PPRuNe Forums - View Single Post - rather common but still unable to find the reason
Old 11th Oct 2012, 17:43
  #16 (permalink)  
EEngr
 
Join Date: Jan 2011
Location: Seattle
Posts: 719
Likes: 0
Received 3 Likes on 2 Posts
777fly: Work out the math(s)

F = uR

F = braking force
u = coefficient of static friction
R = weight (the vertical force due to gravity and other stuff*)

F = ma

a = acceleration (deceleration) resulting from F acting on mass m

R = mg (*see above)

so:

ma = uR = umg

m cancells out:

a = ug

The maximum deceleration available, a (at max antiskid brake pressure) depends on the coefficient of static friction, u. Obviously, this a linear simplification of real life.

Capt Pit Bull:
Hmm. But u is only constant for static friction.
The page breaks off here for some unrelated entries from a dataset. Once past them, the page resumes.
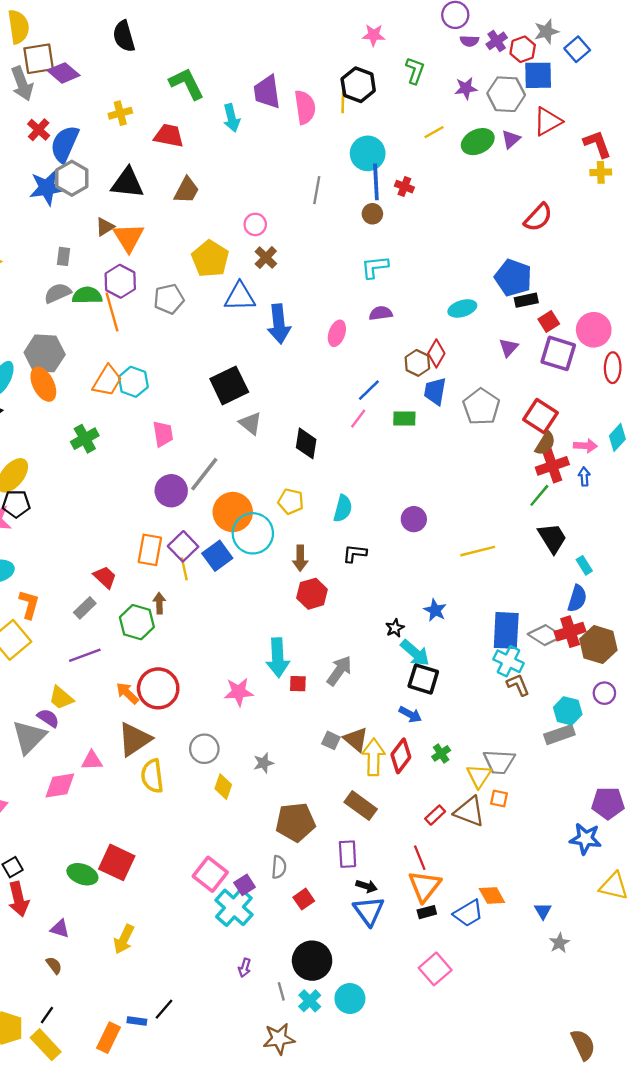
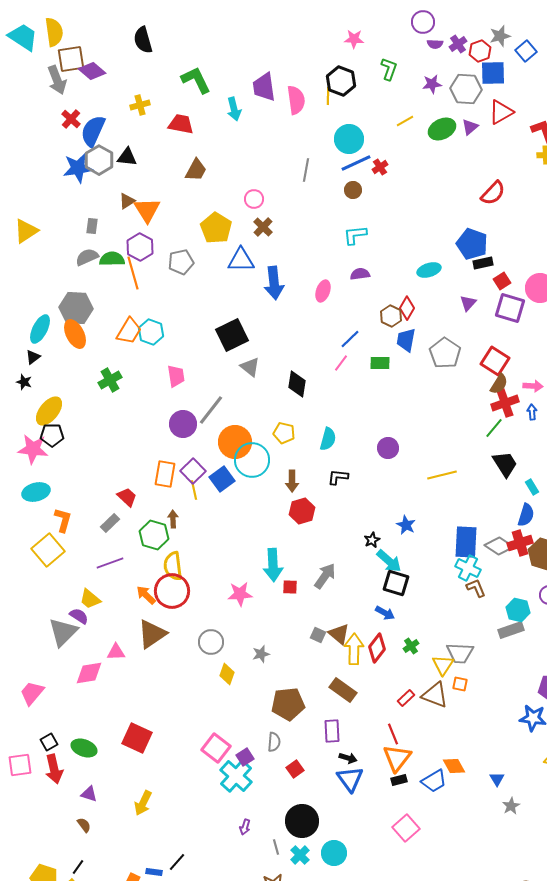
blue line: (376, 182) -> (356, 163), turned 68
black triangle: (127, 183) -> (127, 157), moved, size x0.7
red cross: (404, 187) -> (380, 167), turned 35
yellow semicircle: (152, 776) -> (173, 566), moved
green ellipse: (82, 874) -> (84, 748), moved

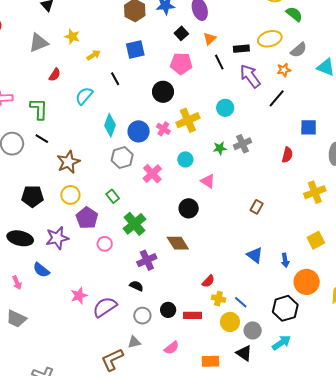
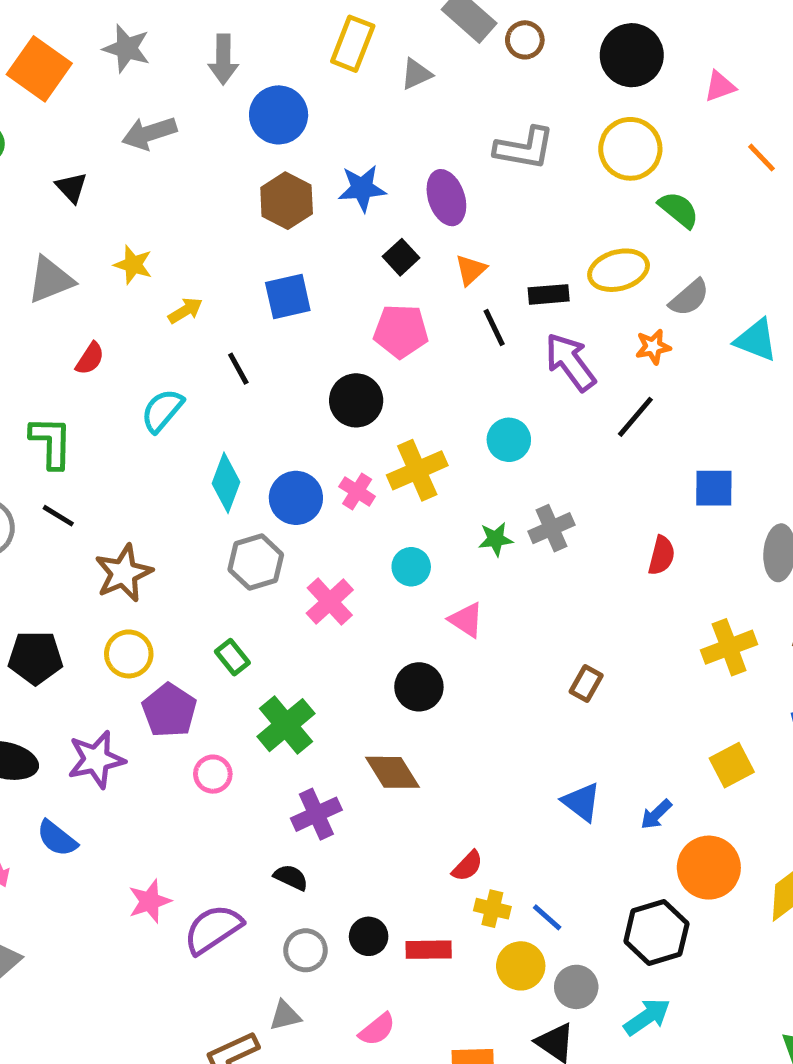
blue arrow: (285, 260) -> (656, 814), turned 56

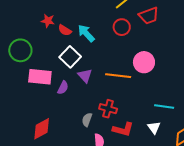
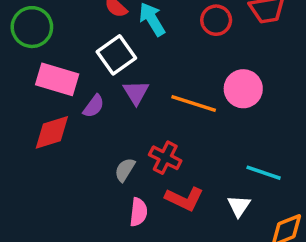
red diamond: (42, 129) -> (52, 132), moved

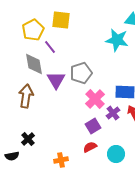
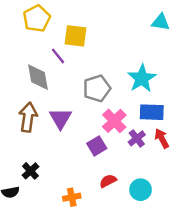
yellow square: (61, 20) -> (75, 36), moved
yellow pentagon: (33, 30) -> (37, 18), moved
cyan star: (117, 40) -> (142, 78), moved, turned 30
purple triangle: (56, 80) -> (60, 118), moved
purple square: (93, 126) -> (97, 146), moved

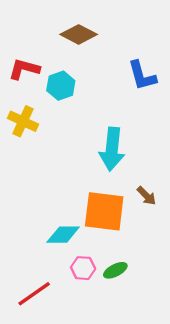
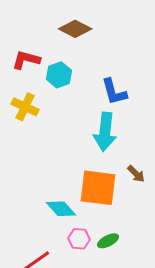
blue L-shape: (142, 76) -> (114, 92), moved
cyan diamond: (63, 235) -> (61, 209), turned 48

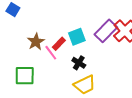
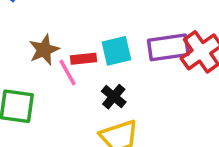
purple rectangle: (106, 31) -> (168, 47), turned 30
red rectangle: (59, 44) -> (84, 59), turned 32

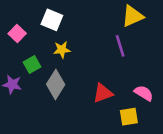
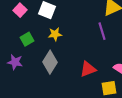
pink square: (17, 34) -> (20, 10), moved
green square: (32, 65) -> (27, 39), moved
Once things are sliding everything gets way more complicated. Materials heat up / liquify / vaporise and this is where the big tyres make a diference.
An approximation of static friction is what you have as long as you don't skid. Its an approximation because under braking forces, the tires begin to flex and there is some scuffing between them and the pavement. This results in heating and a resulting change in u (sometimes an increase as the tires warm up and get a bit softer).

I'll stand behind my statement that, for the simplified case, braking 'effectiveness' doesn't depend on aircraft mass. Mass does affect factors such as the tire contact patch area, tire heating and change in u, weight shifting due to braking (a much larger effect in automobiles) and a number of other factors. Some of these have highly nonlinear relationships to weight (downward force on the contact patch) and depend on which side of the peak on some graph an engineer has placed the braking characteristics.

Look at the case of a truck: More tires (and wider). Heavier (greater R per tire), and yet they tend to have longer stopping distances (at maximum no-skid braking) than a passenger car. That is because the engineers (due to economics) have designed closer to, or on the other side of, the point of maximum braking effectiveness. Which is why you see more 'road alligators' (tire carcasses) from trucks than cars on the highway.